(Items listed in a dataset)
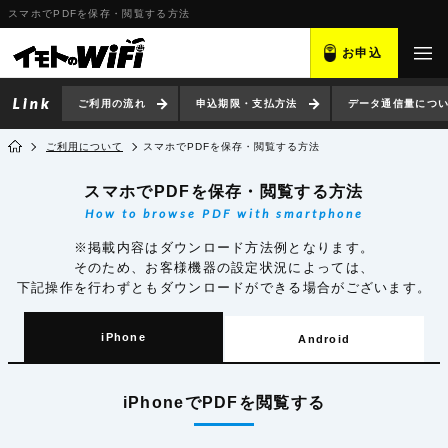
スマホでPDFを保存・閲覧する方法
お申込
ご利用の流れ
申込期限・支払方法
データ通信量につ
ご利用について
スマホでPDFを保存・閲覧する方法
スマホでPDFを保存・閲覧する方法
How to browse PDF with smartphone
※掲載内容はダウンロード方法例となります。
そのため、お客様機器の設定状況によっては、
下記操作を行わずともダウンロードができる場合がございます。
iPhone
Android
iPhoneでPDFを閲覧する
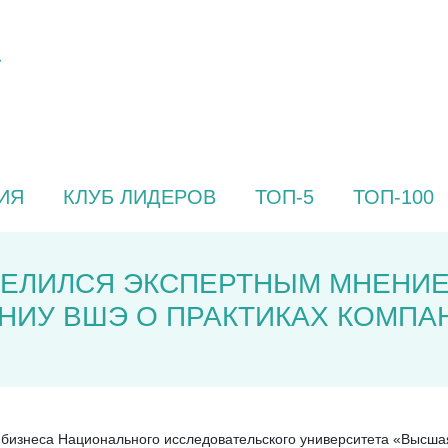
ИЯ
КЛУБ ЛИДЕРОВ
ТОП-5
ТОП-100
ДЕЛИЛСЯ ЭКСПЕРТНЫМ МНЕНИЕ
НИУ ВШЭ О ПРАКТИКАХ КОМПАН
о бизнеса Национального исследовательского университета «Высш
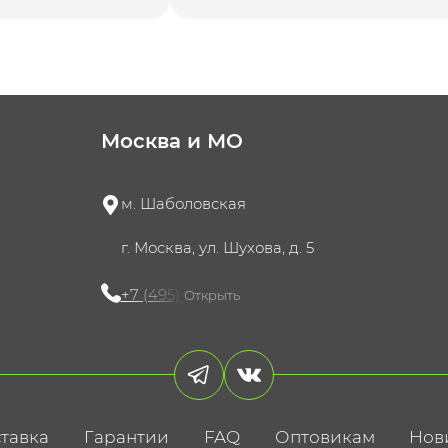
Москва и МО
м. Шаболовская
г. Москва, ул. Шухова, д. 5
+7 (495) 721-60-15
Открыть
тавка
Гарантии
FAQ
Оптовикам
Нов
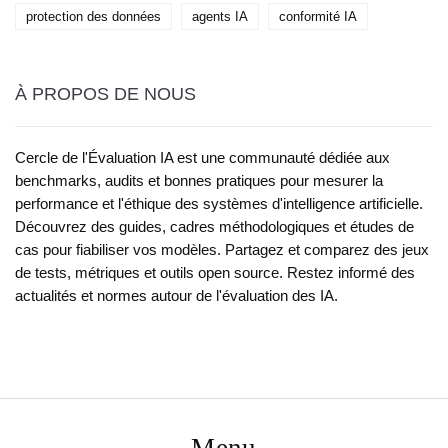
protection des données
agents IA
conformité IA
À PROPOS DE NOUS
Cercle de l'Évaluation IA est une communauté dédiée aux
benchmarks, audits et bonnes pratiques pour mesurer la
performance et l'éthique des systèmes d'intelligence artificielle.
Découvrez des guides, cadres méthodologiques et études de
cas pour fiabiliser vos modèles. Partagez et comparez des jeux
de tests, métriques et outils open source. Restez informé des
actualités et normes autour de l'évaluation des IA.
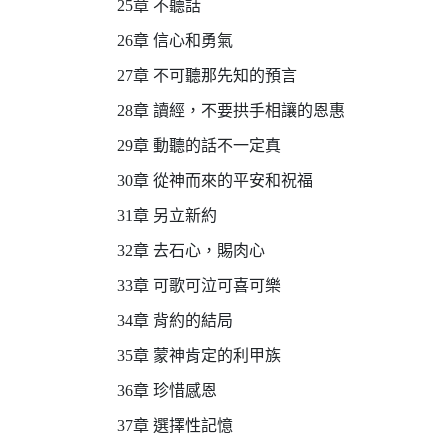
25章 不聽話
26章 信心和勇氣
27章 不可聽那先知的預言
28章 讀經，不要拱手相讓的恩惠
29章 動聽的話不一定真
30章 從神而來的平安和祝福
31章 另立新約
32章 去石心，賜肉心
33章 可歌可泣可喜可樂
34章 背約的結局
35章 蒙神肯定的利甲族
36章 珍惜感恩
37章 選擇性記憶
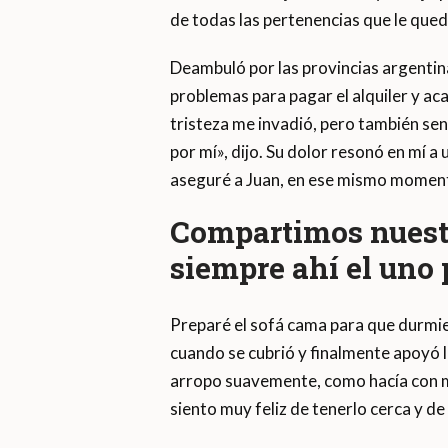
de todas las pertenencias que le qued
Deambuló por las provincias argentin
problemas para pagar el alquiler y aca
tristeza me invadió, pero también sent
por mí», dijo. Su dolor resonó en mí a
aseguré a Juan, en ese mismo moment
Compartimos nuestr
siempre ahí el uno p
Preparé el sofá cama para que durmie
cuando se cubrió y finalmente apoyó l
arropo suavemente, como hacía con m
siento muy feliz de tenerlo cerca y de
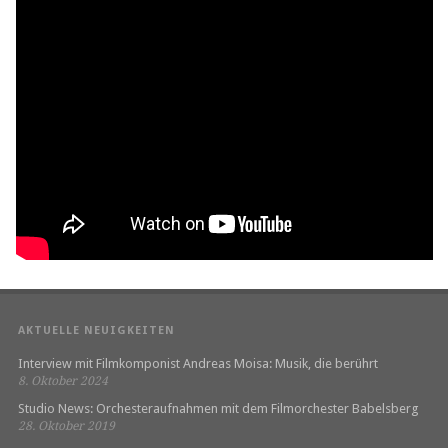
AKTUELLE NEUIGKEITEN
Interview mit Filmkomponist Andreas Moisa: Musik, die berührt
8. Oktober 2024
Studio News: Orchesteraufnahmen mit dem Filmorchester Babelsberg
28. Oktober 2019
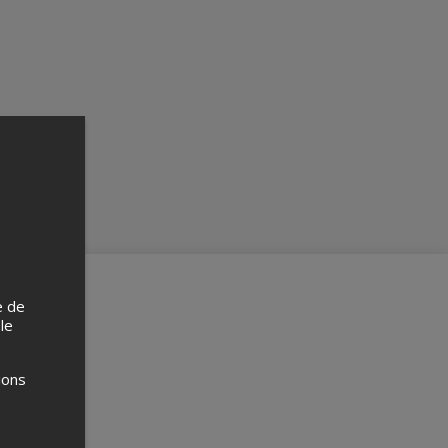
e de
 le
ions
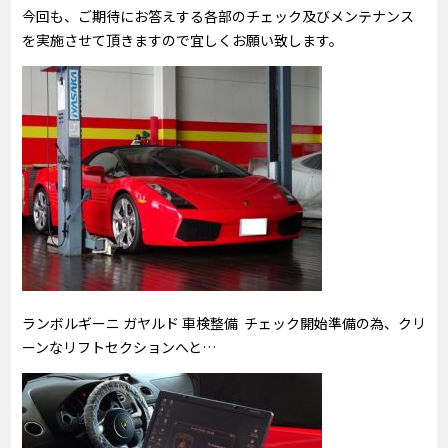
今回も、ご期待にお答えする各部のチェック及びメンテナンス
を実施させて頂きますので宜しくお願い致します。
ランボルギーニ ガヤルド 車検整備 チェック開始準備の為、クリ
ーンなリフトセクションへと…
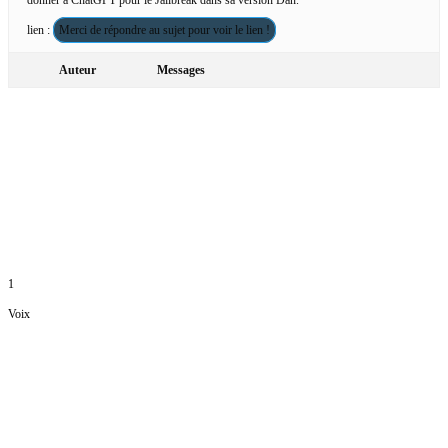
donner a ChatGPT pour le Jailbreak dans sa version Dan.
lien :
Merci de répondre au sujet pour voir le lien !
Auteur
Messages
1
Voix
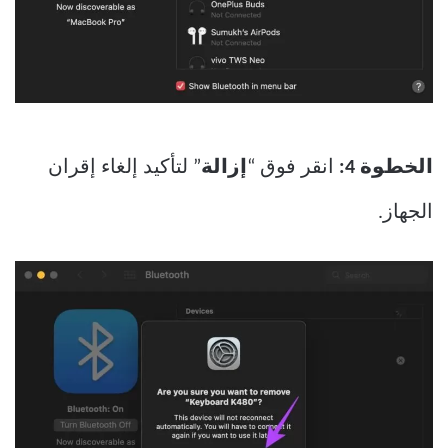
الخطوة 4:
انقر فوق “
إزالة
” لتأكيد إلغاء إقران
الجهاز.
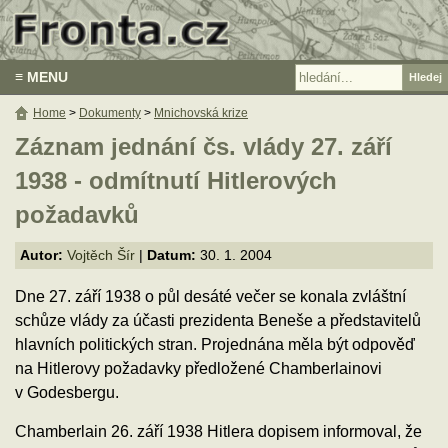
≡ MENU
Home
>
Dokumenty
>
Mnichovská krize
Záznam jednání čs. vlády 27. září
1938 - odmítnutí Hitlerových
požadavků
Autor:
Vojtěch Šír
|
Datum:
30. 1. 2004
Dne 27. září 1938 o půl desáté večer se konala zvláštní
schůze vlády za účasti prezidenta Beneše a představitelů
hlavních politických stran. Projednána měla být odpověď
na Hitlerovy požadavky předložené Chamberlainovi
v Godesbergu.
Chamberlain 26. září 1938 Hitlera dopisem informoval, že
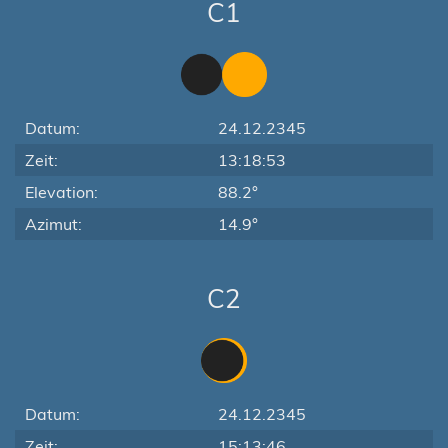
C1
Datum:
24.12.2345
Zeit:
13:18:53
Elevation:
88.2°
Azimut:
14.9°
C2
Datum:
24.12.2345
Zeit:
15:13:46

▸ Prompt
Search the records above for the word "para", then say how many lines contain it. Give the number alone.

▸ Solved problem
2